От Ифы на Рождество опять ничего не было. А Моника послала ей поздравление на работу. Некоторые обычаи надо соблюдать, несмотря ни на что. Она заметила, что мать получила от Ифы открытку. И Майкл Фрэнсис тоже. Но она ничего не сказала.
Ванна была чугунная, достаточно большая, чтобы лечь. Она хотела поставить новую, но Питер, конечно, и слышать ни о чем таком не желал. Вот что бывает, когда выйдешь замуж за торговца антиквариатом.

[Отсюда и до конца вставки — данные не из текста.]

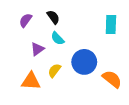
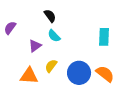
purple semicircle: (26, 20) -> (10, 28), moved
cyan rectangle: (111, 25) -> (104, 37), moved
blue circle: (84, 62) -> (79, 73), moved

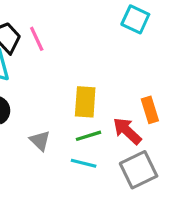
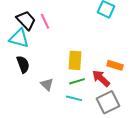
orange rectangle: (150, 110) -> (115, 65), turned -56

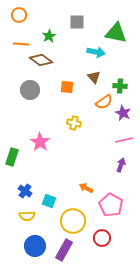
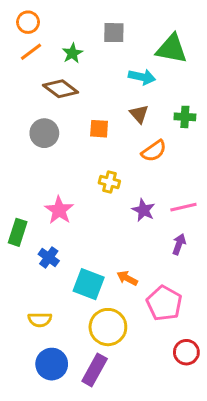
orange line: (21, 44) -> (31, 52), moved, turned -42
green cross: (120, 86) -> (185, 117), moved
purple star: (123, 113) -> (143, 210), moved
blue cross: (25, 191) -> (49, 257), moved
cyan square: (49, 201) -> (89, 284), moved, size x1.5
red circle: (102, 238) -> (186, 352), moved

Питер все разглагольствовал про – как он это называл? – единство дома. Ранняя Викторианская эпоха, ферма, говорил он, зачем смущать дом, привнося чудовищную современную пошлятину? Ей хотелось спросить, как можно смутить дом. И почему нельзя постелить в ванной ковер? Но она держала свое мнение при себе. Она подозревала, что его нежелание менять что-то в доме было связано с тем, что он хотел, чтобы все было так же, как когда здесь жили дети, в эпоху Дженни, надеялся сохранить иллюзию, что ничего не изменилось. Как говаривала Гретта, кое-чего лучше не касаться.